Praise for Business Brilliant

Kirkus Review says:

An engaging look at ‘realigning our career-development practices with the world we live in today’

Inc. magazine’s Business Owners Council executive director Schiff (The A to Z Money Book from Armchair Millionaire, 2005, etc.) presents research on the differences in outlook between two groups: those with incomes in the range of $1 million to $10 million and those with incomes between $50,000 and $80,000. “The starkness of the gap between the two groups was stunning,” he writes—as was “the conflict” between the ideas of those who have achieved success and those who haven’t. The author presents the research along with case studies and arguments against popularly held misconceptions about how people get rich. Schiff takes issue with experts like Suze Orman who recommend savings and frugality as the path to riches; the author argues that it distracts from the goal of making more money. He examines the origins of the financial success of Warren Buffett and Bill Gates, and he is also concerned with establishing the importance of taking ownership and responsibility for financial and life decisions. He emphasizes repeatedly the importance of asking and learning negotiating skills. Most new hires, he writes, do not negotiate salaries and terms with their employers, leaving thousands of dollars on the table because of it. Schiff also discusses how to formulate negotiating strategies and put together financial plans, and he provides a list of “essentials” for becoming business brilliant, including: “Write Down Your Goals,” “Commit to What You Do Best,” “Get a Coach” and “Don’t Procrastinate.

Not necessarily groundbreaking, but a mostly intriguing, different kind of take on the self-help moneymaking genre.

Tariq Farid, Founder and CEO, Edible Arrangements

Having started Edible Arrangements, an international franchise with more than 1,000 stores, I know that the more “business brilliant” my franchise partners are, the more likely they are to build hugely successful stores. I wish I had read this book a decade ago.

Mark Ganem

This is a thoroughly researched book that explains definitively how successful people think and operate.

Barbara Jacobs, Booklist

Don’t pooh-pooh this alternative view of success right off the bat. Entrepreneur and author Schiff (The Armchair Millionaire, 2001; The Middle-Class Millionaire, 2007) builds his narrative on solid evidence, including research data comparing and contrasting the self-made person with the usual middle class. The lessons are drawn not only from “survey says” but also lifted from the lives of well-known, powerful entrepreneurs, such as Warren Buffett, Bill Gates, Richard Branson, Suze Orman, and others. His seven tenets are simple and supported by both facts and emotions: do what you love, but follow the money; save less, earn more; imitate, don’t innovate; know-how is good, know-who is better; win-win is a loser; spread the work, spread the wealth; and nothing succeeds like failure. Where he falters is in the last chapter, where the LEAP (learn-earn, assistance-persistence) principles and its activities are detailed. Why? It’s the makings of another book, and too dense for maximum impact.

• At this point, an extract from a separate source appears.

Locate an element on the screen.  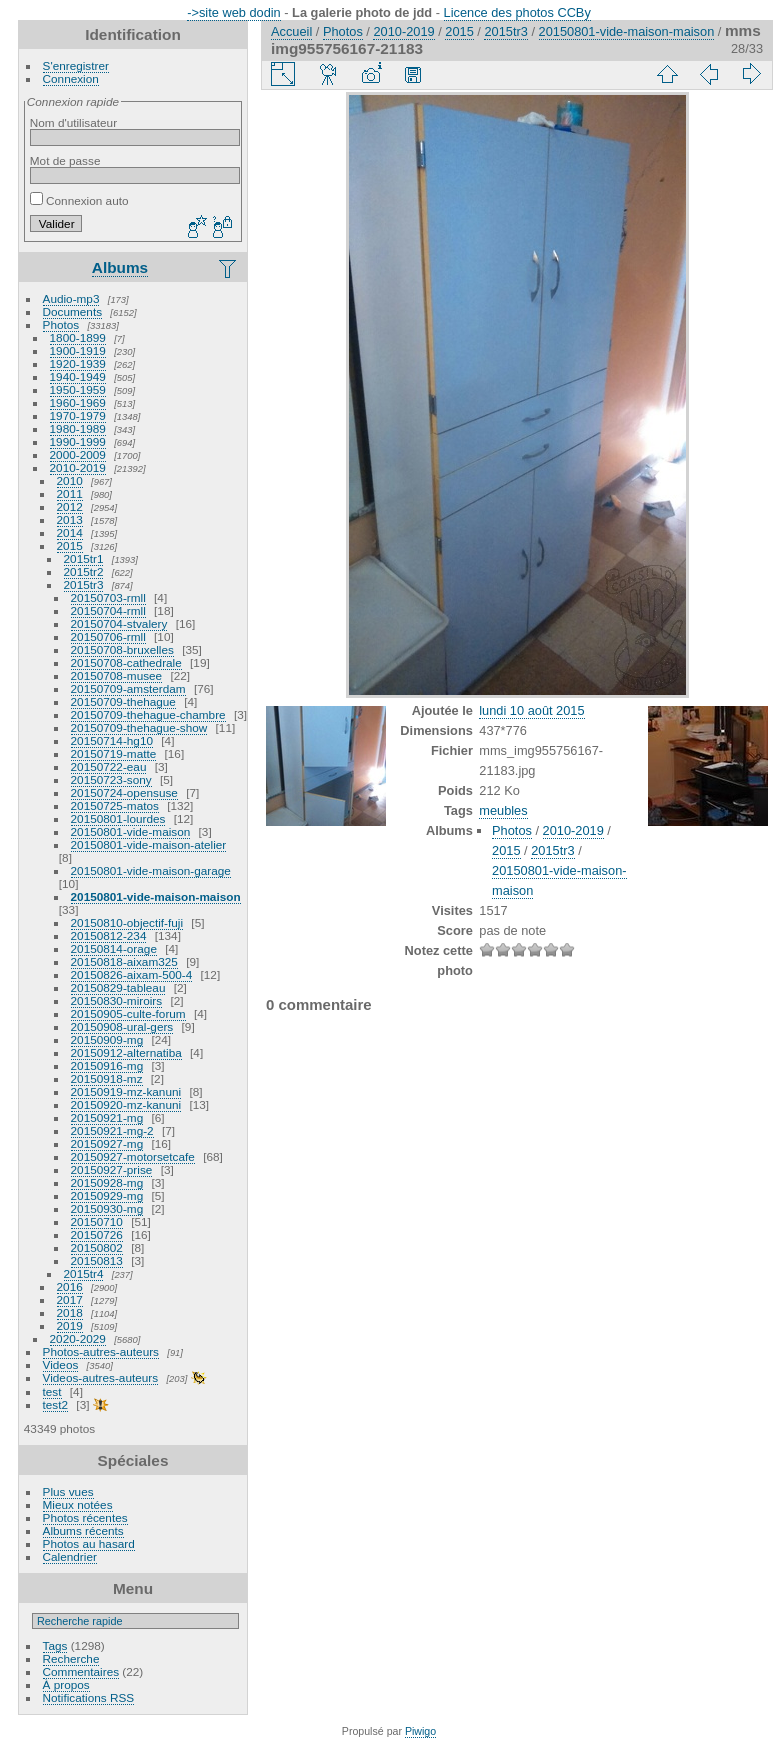
2015tr3 is located at coordinates (84, 584).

Steve Hindy, Founder and President, Brooklyn Brewery and co-author of Beer School

Whether you are starting a new business or navigating your career, conventional wisdom doesn’t get you very far. Lewis Schiff clearly outlines the true characteristics of success.

Jim Camp, Forbes

Revisiting “Win-Win” Negotiation: It’s Still a Losing Game.

Ekaterina Walter, NY Journal of Books

Is it true that being brilliant at business has little to do with IQ or education? Does that explain why Richard Branson became a billionaire even though he is dyslexic and can’t read a financial spreadsheet? And why a high-school educated circus clown crafted the most impressive show of our time—Cirque du Soleil?

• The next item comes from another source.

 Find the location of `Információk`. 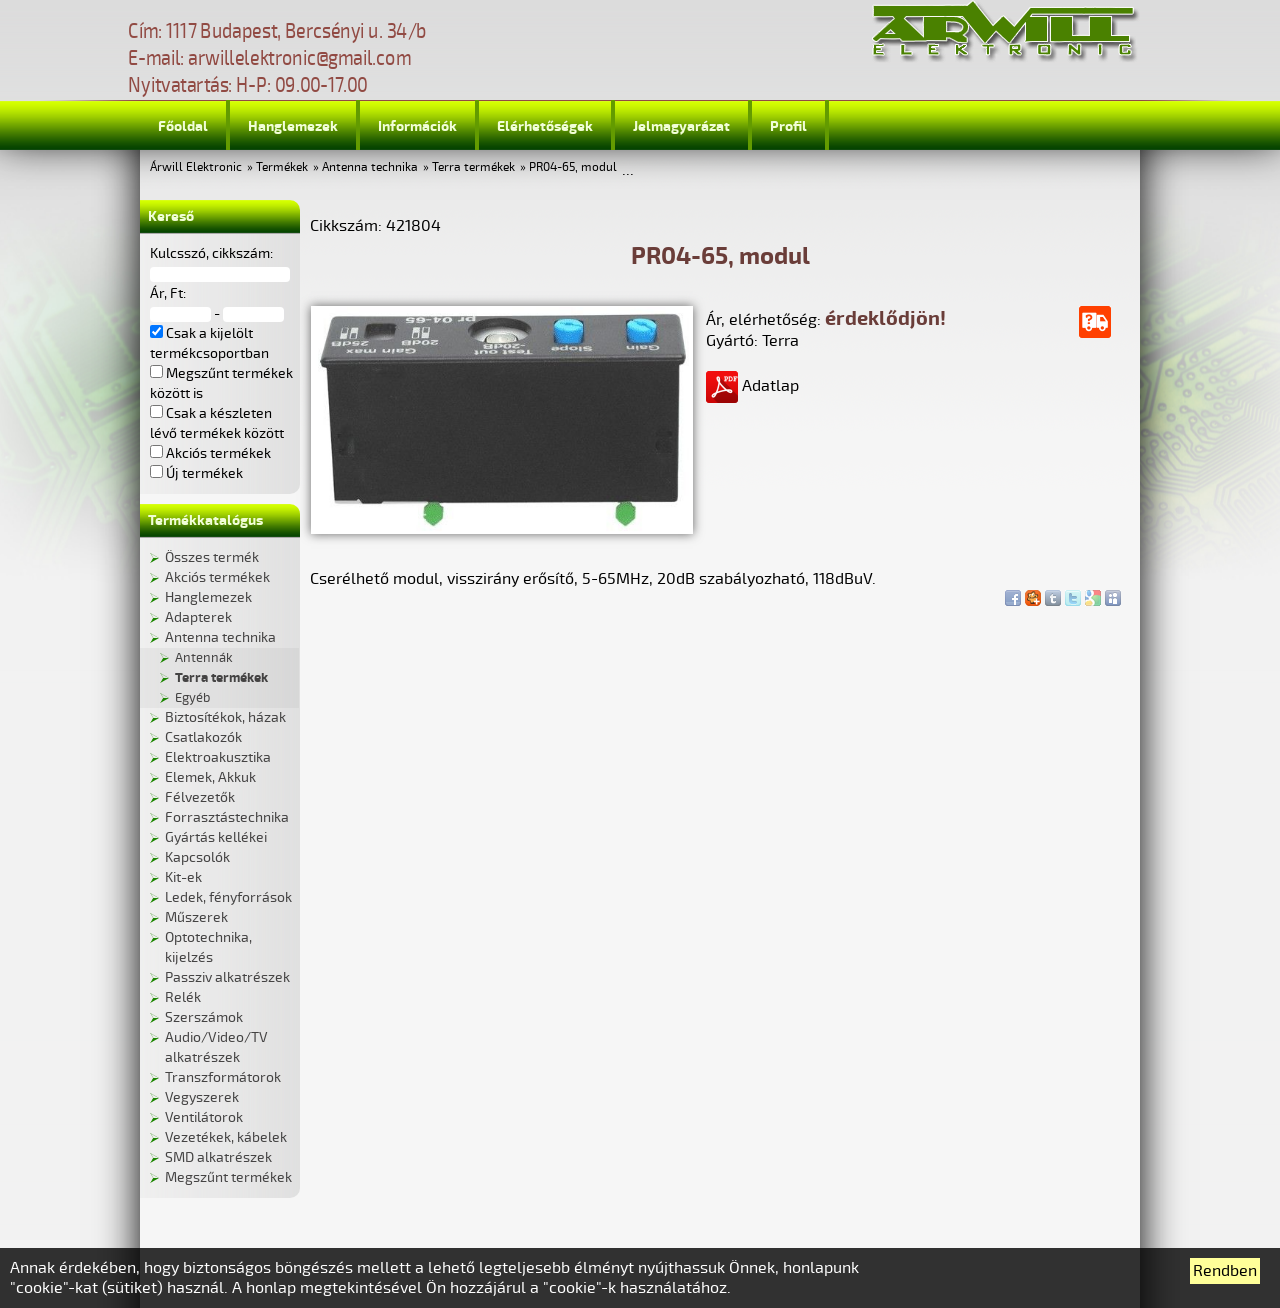

Információk is located at coordinates (417, 126).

In his book Business Brilliant Lewis Schiff busts the commonly held myths around achieving success in business.

Mr. Schiff offers an interesting look at some of the most notable cases of successes and failures in the business world and backs it up with the extensive research he calls the Business Brilliant survey that was conducted among self-made millionaires.

This short summary doesn’t do justice to the full spectrum of the arguments and data that the author presents in the book. I highly recommend picking it up and experiencing it for yourself.